I shake my head at her. “I have no fucking clue what you’re
talking about.”
She gasps. “You don’t know who Barney is? How did you cope
as a child?”
I roll my eyes. “I fucking know who Barney is. Not the other
one, Calloway.”
She smiles. “
The Land
Before Time
.”
We walk towards a secluded part of the woods, off the path
and behind large rocks and trees. She unpacks her water bottles from her backpack
and sets them along a boulder.
“Lean over,” I tell her after she removes the foils from her
hair. I uncap the water bottle, put a hand over her eyes, and then douse her
head. I try to run my fingers through the strands, but they’re knotted from
being twisted in the foil. “You pack a brush, Dais?”
“Nope.” She smiles deviously, turning her face towards me.
“It’s okay. I’ll just finger it.”
I force her head back down. “You finger yourself a lot?” I
ask, pouring a second bottle onto her hair.
“Not as much as you finger me.”
Fuck. My cock stirs. That turned very literal. My fucking
fault. I don’t feel as guilty as I would have before we were together. I just
draw her ass back towards me while I finish washing her hair. She tries to look
at me again, a full-blown smile lighting up her face.
“Stay fucking still,” I say. “Or dye is going to get in your
eyes.” She complies, and when I finish, I take off my shirt and she dries her
hair, splotching the white fabric with purple, green and pink. Then she runs
her hands through it and watches my reaction since she doesn’t have a mirror.
She has bigger pink highlights, a couple green ones, and a
few purple scattered around her head. Still mostly blonde, but the color
reflects her erratic personality. I know she’ll love it when she sees it, which
is why I begin to smile.
“That ugly, huh?” she jokes.
“So fucking ugly,” I say, wrapping my arm around her
shoulder.
We finish the rest of the hike, and her silence starts to
concern me. This is about the time she’d be bubbling with happiness. She just
dyed her hair, something she’s wanted to do for a while.
“What’s wrong?” I ask.
“When we get to Utah, is this going to end? You and me,
together out in the open. For the first time, I feel like a real couple, like
we’re moving forward somewhere, and I don’t want that feeling to just fly away,
you know?”
Yeah, I fucking do.
I
don’t want to hide any part of my life. I did that for so long, and starting it
all over again feels like a regression. “So we tell them in Utah,” I say,
holding the strap of my backpack. “Big fucking deal.” I want to be able to
handle the backlash. And the closer we are to each other, the more I believe
our relationship can withstand the criticism. But I wonder if I’m just fucking
fooling myself. Maybe that’s just fear talking though. The fear of losing her…
and my brother.
“You sure?” she frowns. “Because Lo—”
“He’ll get over it.” I have to believe this or else I’ll
never take the fucking leap.
I stop
in the middle of the path and hold her face, my fingers stained different colors
already. “I want to be with you, Dais. No more hiding.”

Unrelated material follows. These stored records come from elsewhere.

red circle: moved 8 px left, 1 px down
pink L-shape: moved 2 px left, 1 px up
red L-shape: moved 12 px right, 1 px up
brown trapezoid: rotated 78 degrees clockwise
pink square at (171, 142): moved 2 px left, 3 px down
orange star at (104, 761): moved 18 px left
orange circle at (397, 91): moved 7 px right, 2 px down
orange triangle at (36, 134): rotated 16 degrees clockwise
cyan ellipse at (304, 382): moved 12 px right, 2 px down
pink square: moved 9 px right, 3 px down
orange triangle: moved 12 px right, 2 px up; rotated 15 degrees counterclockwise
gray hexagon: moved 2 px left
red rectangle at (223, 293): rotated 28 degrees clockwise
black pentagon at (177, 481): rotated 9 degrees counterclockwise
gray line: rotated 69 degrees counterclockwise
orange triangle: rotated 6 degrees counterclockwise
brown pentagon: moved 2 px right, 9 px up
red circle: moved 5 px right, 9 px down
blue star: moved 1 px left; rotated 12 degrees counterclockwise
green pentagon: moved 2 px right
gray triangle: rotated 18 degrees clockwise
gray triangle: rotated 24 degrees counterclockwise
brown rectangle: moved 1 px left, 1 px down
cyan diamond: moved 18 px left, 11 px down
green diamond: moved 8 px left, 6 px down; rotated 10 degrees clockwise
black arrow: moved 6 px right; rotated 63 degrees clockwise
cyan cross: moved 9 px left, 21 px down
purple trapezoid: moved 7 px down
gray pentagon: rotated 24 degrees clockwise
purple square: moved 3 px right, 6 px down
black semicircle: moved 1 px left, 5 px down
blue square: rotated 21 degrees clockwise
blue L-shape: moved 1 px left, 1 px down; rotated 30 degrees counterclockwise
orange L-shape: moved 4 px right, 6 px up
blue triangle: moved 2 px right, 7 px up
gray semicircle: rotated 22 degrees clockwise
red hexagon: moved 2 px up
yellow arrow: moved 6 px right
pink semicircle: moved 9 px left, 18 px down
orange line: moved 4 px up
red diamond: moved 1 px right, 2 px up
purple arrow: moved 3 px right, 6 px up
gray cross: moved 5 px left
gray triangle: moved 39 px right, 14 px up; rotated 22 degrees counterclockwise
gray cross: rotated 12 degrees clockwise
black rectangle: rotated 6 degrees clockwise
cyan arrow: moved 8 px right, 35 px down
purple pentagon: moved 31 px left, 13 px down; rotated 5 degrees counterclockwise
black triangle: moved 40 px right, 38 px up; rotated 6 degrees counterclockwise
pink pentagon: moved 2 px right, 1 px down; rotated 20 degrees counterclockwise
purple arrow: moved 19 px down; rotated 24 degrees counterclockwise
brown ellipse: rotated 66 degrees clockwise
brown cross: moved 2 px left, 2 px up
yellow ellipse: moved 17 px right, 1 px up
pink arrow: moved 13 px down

I lean down and kiss her, cementing my decision.
< 46 >
DAISY CALLOWAY
The woods have been replaced by desert. Red rock
and endless roads with no one around. Much different than the congested streets
in Wyoming, where cars slow at the sight of a deer, snapping pictures as though
it’s the most fascinating creature in the wild.
That would be the buffalo.
Or the black bears.
Ooh, and the wolves. I saw two gray ones, out grazing or
maybe playing by the antelopes, but
Ryke
didn’t
believe me.
The closer to Utah, the closer we are to California, a
destination that I haven’t forgotten.
Ryke
will
ascend El Capitan and two other rock faces in Yosemite, the summit much higher
than Devils Tower. I love that I have the opportunity to watch him at his best,
but I’ve
Googled
the statistics before.
A good majority of people who free-solo die while climbing.
I mean, there is a
tab
at the top of Rock Climbing Nation Information’s website with the word
DEATHS. They catalogue all of the climbers who fall and meet their end. I’ve
always tried not to think about the risk, even when I tagged along with him to
Yosemite while he practiced with a harness and rope.
I saw the rock.
I saw his climb.
I just didn’t let myself believe that he could fall. With no
harness, no support, no gears, just himself—it’s a huge possibility.
But I would never tell him not to do something he loves.
I’m just going to pray that no freak accidents happen, no
bad weather rolls in—that he goes up and comes back down without problem.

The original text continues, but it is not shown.